_Provided data_.
·····
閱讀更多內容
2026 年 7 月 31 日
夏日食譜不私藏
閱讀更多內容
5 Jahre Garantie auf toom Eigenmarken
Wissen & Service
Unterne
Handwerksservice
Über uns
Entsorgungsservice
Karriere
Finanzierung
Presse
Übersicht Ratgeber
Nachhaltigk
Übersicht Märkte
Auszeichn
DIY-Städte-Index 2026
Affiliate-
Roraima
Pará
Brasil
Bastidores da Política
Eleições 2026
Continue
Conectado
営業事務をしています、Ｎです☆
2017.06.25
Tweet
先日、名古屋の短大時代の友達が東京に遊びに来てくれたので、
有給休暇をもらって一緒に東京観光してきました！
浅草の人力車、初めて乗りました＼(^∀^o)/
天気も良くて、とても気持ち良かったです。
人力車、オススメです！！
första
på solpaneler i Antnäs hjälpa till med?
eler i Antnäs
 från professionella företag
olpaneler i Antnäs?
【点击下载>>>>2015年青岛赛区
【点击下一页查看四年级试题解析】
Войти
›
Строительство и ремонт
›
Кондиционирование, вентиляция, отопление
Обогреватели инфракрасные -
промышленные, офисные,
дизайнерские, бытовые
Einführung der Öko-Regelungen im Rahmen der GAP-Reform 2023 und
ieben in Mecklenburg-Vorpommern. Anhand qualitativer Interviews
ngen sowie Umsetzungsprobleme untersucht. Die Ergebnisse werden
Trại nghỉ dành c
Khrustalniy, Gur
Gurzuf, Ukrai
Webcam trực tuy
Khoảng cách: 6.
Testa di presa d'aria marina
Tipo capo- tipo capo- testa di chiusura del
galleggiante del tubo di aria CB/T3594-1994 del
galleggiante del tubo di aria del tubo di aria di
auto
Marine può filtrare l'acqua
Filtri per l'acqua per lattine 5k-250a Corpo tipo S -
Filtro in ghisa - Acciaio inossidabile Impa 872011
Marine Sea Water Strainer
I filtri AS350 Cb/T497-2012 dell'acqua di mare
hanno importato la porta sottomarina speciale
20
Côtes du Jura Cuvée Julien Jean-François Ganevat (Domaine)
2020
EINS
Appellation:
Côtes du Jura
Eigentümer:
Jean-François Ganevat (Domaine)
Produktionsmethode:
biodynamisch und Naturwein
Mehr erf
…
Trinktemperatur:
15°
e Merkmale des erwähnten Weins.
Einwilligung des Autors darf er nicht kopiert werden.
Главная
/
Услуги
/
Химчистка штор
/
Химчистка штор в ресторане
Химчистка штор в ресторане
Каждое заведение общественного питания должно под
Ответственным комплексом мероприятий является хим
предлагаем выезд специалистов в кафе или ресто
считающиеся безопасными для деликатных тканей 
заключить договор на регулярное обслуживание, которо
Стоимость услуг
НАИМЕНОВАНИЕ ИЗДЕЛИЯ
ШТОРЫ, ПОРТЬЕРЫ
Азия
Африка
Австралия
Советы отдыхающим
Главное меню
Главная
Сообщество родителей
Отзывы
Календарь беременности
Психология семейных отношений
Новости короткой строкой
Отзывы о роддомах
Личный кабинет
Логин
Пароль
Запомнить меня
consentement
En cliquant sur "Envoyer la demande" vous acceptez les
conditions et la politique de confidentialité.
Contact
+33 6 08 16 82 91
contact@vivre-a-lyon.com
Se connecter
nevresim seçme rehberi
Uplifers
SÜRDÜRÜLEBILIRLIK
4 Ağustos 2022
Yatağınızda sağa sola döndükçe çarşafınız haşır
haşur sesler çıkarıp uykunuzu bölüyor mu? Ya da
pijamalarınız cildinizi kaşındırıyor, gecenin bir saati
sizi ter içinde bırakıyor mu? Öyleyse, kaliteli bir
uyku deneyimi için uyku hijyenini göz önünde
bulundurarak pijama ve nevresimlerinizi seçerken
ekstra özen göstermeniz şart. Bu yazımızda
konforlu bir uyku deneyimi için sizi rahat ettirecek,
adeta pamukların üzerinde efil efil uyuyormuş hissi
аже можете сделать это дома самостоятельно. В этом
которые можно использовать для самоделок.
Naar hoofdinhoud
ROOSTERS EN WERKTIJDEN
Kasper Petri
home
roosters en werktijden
·····
_Your task_.
From the records above, return each line that has the string "sizi".

_Result of this task_.
sizi ter içinde bırakıyor mu? Öyleyse, kaliteli bir
konforlu bir uyku deneyimi için sizi rahat ettirecek,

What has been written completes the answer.